Marijane White pointed out the following comment from Michael Sperberg-McQueen asking how topic maps differ from SQL:
The biggest set of open questions remains: how does modeling a collection of information with Topic Maps differ from modeling it using some other approach? Are there things we can do with Topic Maps that we can’t do, or cannot do as easily, with a SQL database? With a fact base in Prolog? With colloquial XML? It might be enlightening to see what the Italian Opera topic map might look like, if we designed a bespoke XML vocabulary for it, or if we poured it into SQL. (I have friends who tell me that SQL is really not suited for the kinds of things you can do with Topic Maps, but so far I haven’t understood what they mean; perhaps a concrete example will make it easier to compare the two.)
From http://cmsmcq.com/mib/?p=810
An SQL example:
firstName | lastName |
Patrick | Durusau |
And elsewhere:
givenName | surName |
Patrick | Durusau |
An interface could issue separate queries and returns a consolidated result.
Does that equal a topic map? My answer is NO!.

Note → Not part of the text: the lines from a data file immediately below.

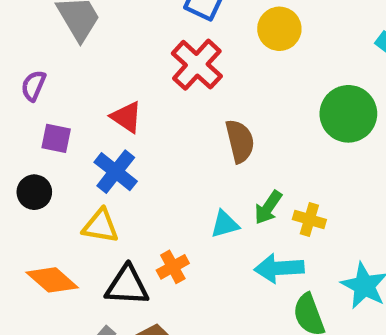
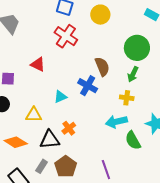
brown semicircle: (240, 141) -> (102, 67), moved
blue cross: (116, 172) -> (88, 86), moved
green arrow: (268, 208) -> (133, 74), moved
cyan triangle: (225, 224) -> (60, 97), moved

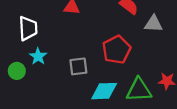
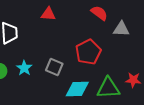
cyan star: (38, 56) -> (24, 68), moved
gray square: (78, 66) -> (54, 67), turned 30

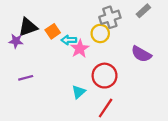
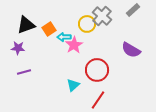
gray cross: (110, 17) -> (102, 16), turned -30
yellow circle: (100, 33) -> (87, 24), moved
purple star: (16, 41) -> (18, 48), moved

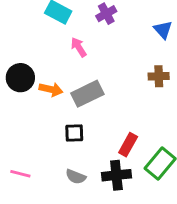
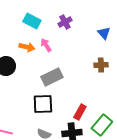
orange arrow: (51, 89) -> (27, 47), moved
black square: (74, 133) -> (43, 104), size x1.5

The questions that SQL doesn’t answer (topic maps do):
- On what basis to map? There are no explicit properties of those subjects on which to make a mapping.

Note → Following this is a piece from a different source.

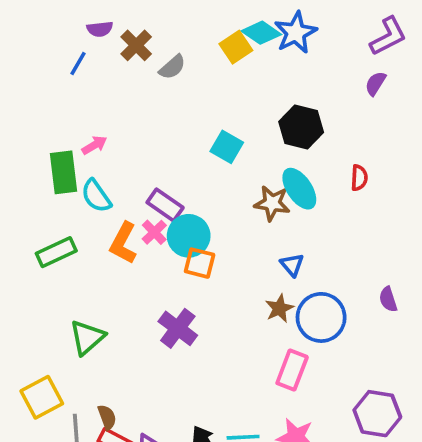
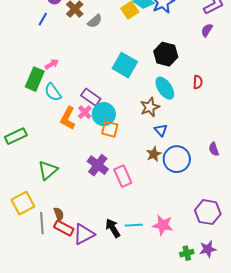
cyan square: (227, 147) -> (125, 65), size x1.4
green rectangle: (63, 172) -> (35, 79), turned 30
brown star: (272, 203) -> (150, 107), moved, turned -30
green rectangle: (56, 252) -> (16, 136), moved
pink rectangle: (292, 370) -> (123, 176), moved, turned -45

- What rules should we follow? Because there are no explicit rules even assuming there were properties for these subjects.
Contrast that with (topics in CTM syntax):
http://en.wikipedia.org/wiki/First_name
- "firstName" .
http://en.wikipedia.org/wiki/First_name
- "givenName" .
The Topic Maps Data Model (TMDM) defines the subject identifier property (the URL string you see) and that when subject identifier properties are equal the topics merge.
Different situation from the SQL example.
First, we have a defined property that anyone can look at to judge both the merging (are these really the same two subjects?) as well as to decide if they want to merge their subject representatives with these.
Second, we have a rule by which the mapping/merging occurs. We are no long relying on a blind mapping between the two subject representatives.
Topic maps are a three fold trick: 1) No second class subjects, 2) Explicit properties for identification, 3) Explicit rules for when subject representatives are considered to represent the same subject.
Apologies for the length of this post! But, Michael wanted an example.
Questions?
(I will answer Michael’s questions about XML and Prolog separately.)